Valeant Moves To Acquire Allergan

Valeant Moves To Acquire Allergan

On April 22, Valeant Pharmaceuticals International, in conjunction with Pershing Square Capital Management, submitted a merger proposal to the Board of Directors of Allergan. Under the terms of the proposed merger, each Allergan share would be exchanged for $48.30 in cash and 0.83 shares of Valeant common stock.

If the merger is completed, Allergan shareholders will own 43% of the combined company and continue to participate in the expected value creation of the combined company.

Pershing Square, Allergan's largest shareholder with a 9.7% stake in the company, has agreed to elect only stock consideration in the transaction and intends to remain a significant long-term shareholder of the combined company.

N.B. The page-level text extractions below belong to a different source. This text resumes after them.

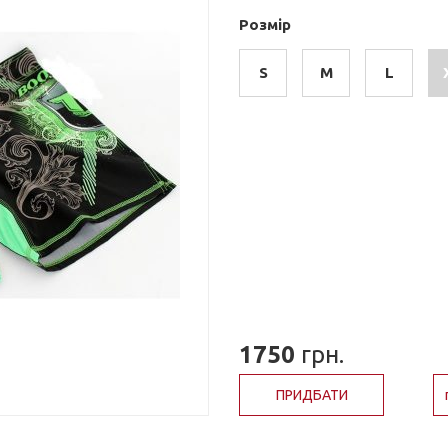
Розмір
S
M
L
1750
грн.
ПРИДБАТИ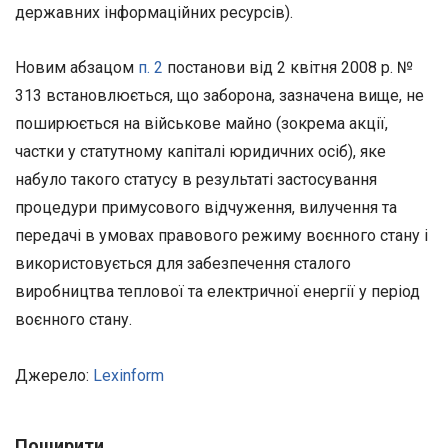
державних інформаційних ресурсів).
Новим абзацом
п. 2
постанови від 2 квітня 2008 р. №
313 встановлюється, що заборона, зазначена вище, не
поширюється на військове майно (зокрема акції,
частки у статутному капіталі юридичних осіб), яке
набуло такого статусу в результаті застосування
процедури примусового відчуження, вилучення та
передачі в умовах правового режиму воєнного стану і
використовується для забезпечення сталого
виробництва теплової та електричної енергії у період
воєнного стану.
Джерело:
Lexinform
Поширити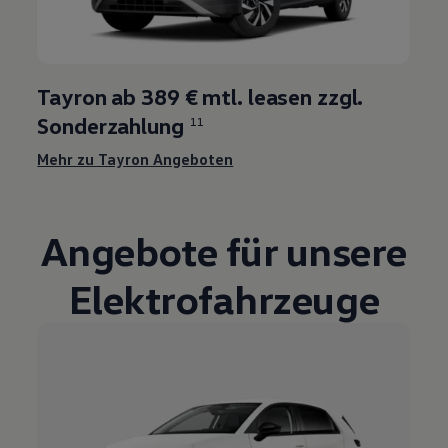
Tayron ab 389 € mtl. leasen zzgl.
Sonderzahlung
11
Mehr zu Tayron Angeboten
Angebote für unsere
Elektrofahrzeuge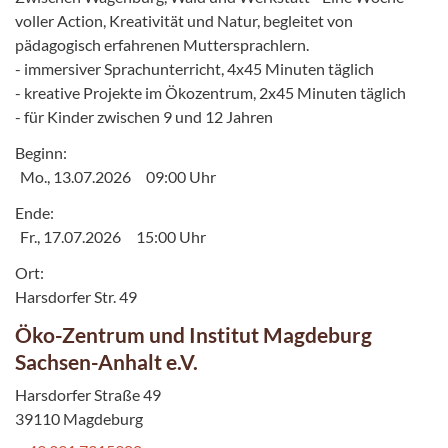
voller Action, Kreativität und Natur, begleitet von
pädagogisch erfahrenen Muttersprachlern.
- immersiver Sprachunterricht, 4x45 Minuten täglich
- kreative Projekte im Ökozentrum, 2x45 Minuten täglich
- für Kinder zwischen 9 und 12 Jahren
Beginn:
Mo., 13.07.2026
09:00 Uhr
Ende:
Fr., 17.07.2026
15:00 Uhr
Ort:
Harsdorfer Str. 49
Öko-Zentrum und Institut Magdeburg
Sachsen-Anhalt e.V.
Harsdorfer Straße 49
39110 Magdeburg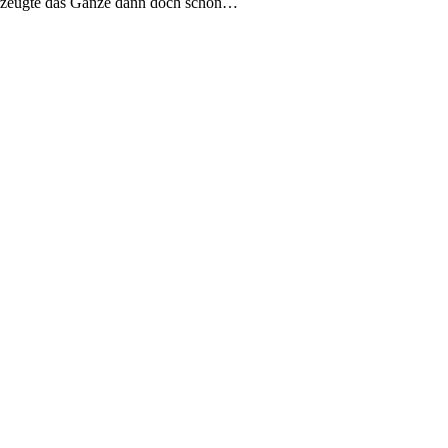
berzeugte das Ganze dann doch schon…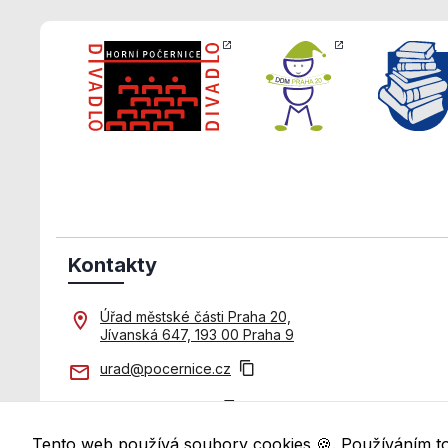
příspěvek
Kontakty
Úřad městské části Praha 20,
Jívanská 647, 193 00 Praha 9
urad@pocernice.cz
+420 271 071 611
Tento web používá soubory cookies 🍪. Používáním t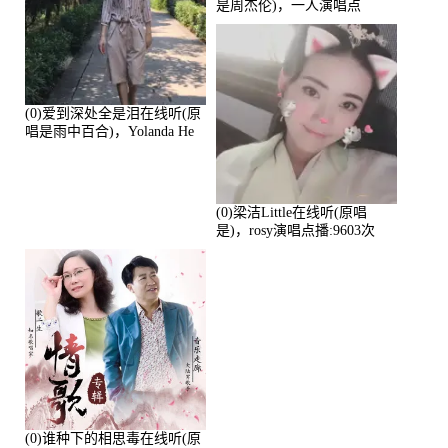
是周杰伦)，一人演唱点
播:10765次
(0)爱到深处全是泪在线听(原
唱是雨中百合)，Yolanda He
演唱点播:11101次
(0)梁洁Little在线听(原唱
是)，rosy演唱点播:9603次
(0)谁种下的相思毒在线听(原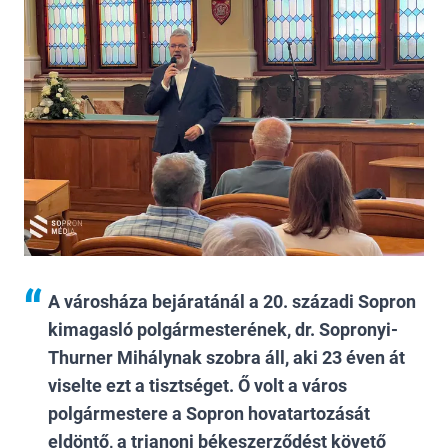
A városháza bejáratánál a 20. századi Sopron
kimagasló polgármesterének, dr. Sopronyi-
Thurner Mihálynak szobra áll, aki 23 éven át
viselte ezt a tisztséget. Ő volt a város
polgármestere a Sopron hovatartozását
eldöntő, a trianoni békeszerződést követő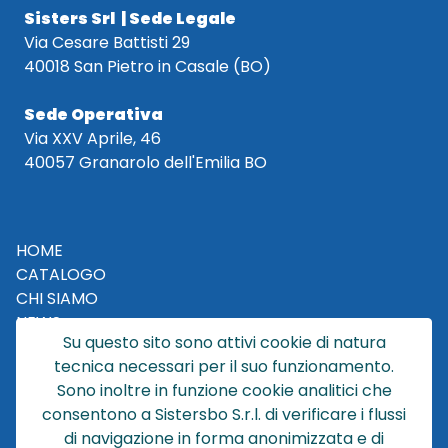
Sisters Srl | Sede Legale
Via Cesare Battisti 29
40018 San Pietro in Casale (BO)
Sede Operativa
Via XXV Aprile, 46
40057 Granarolo dell'Emilia BO
HOME
CATALOGO
CHI SIAMO
NEWS
Su questo sito sono attivi cookie di natura
CONTATTACI
tecnica necessari per il suo funzionamento.
CONDIZIONI DI VENDITA
Sono inoltre in funzione cookie analitici che
consentono a Sistersbo S.r.l. di verificare i flussi
POLICY PRIVACY
di navigazione in forma anonimizzata e di
NOTE LEGALI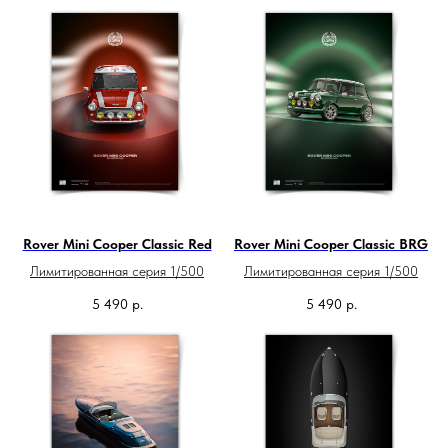
Rover Mini Cooper Classic Red
Rover Mini Cooper Classic BRG
Лимитированная серия 1/500
Лимитированная серия 1/500
5 490
р.
5 490
р.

“This proposal represents an undeniable opportunity to create extraordinary value for both Allergan and Valeant shareholders by establishing an unrivaled platform with leading positions in ophthalmology, dermatology, aesthetics, dental and the emerging markets,” said J. Michael Pearson, chairman and CEO of Valeant. “Together, we can capitalize on the inherent strengths and complementary portfolios of our two companies, while achieving significant synergies by applying Valeant's unique operating model to a combined set of assets. While the Allergan CEO and Board of Directors made it clear, both privately and publicly, that they were unwilling to enter discussions with us about creating a value-enhancing combination, we are hopeful that our proposal for this extremely compelling combination will enable us to engage in productive discussions."

According to Zacks Equity Research, Allergan shares gained 15.2% following the formal acquisition proposal.

Allergan issued a release confirming that it received the unsolicited proposal from Valeant Pharmaceuticals International, stating, “The Allergan Board of Directors, in consultation with its financial and legal advisors, will carefully review and consider the Proposal and pursue the course of action that it believes is in the best interests of the company's stockholders. The company's stockholders do not need to take any action at this time.”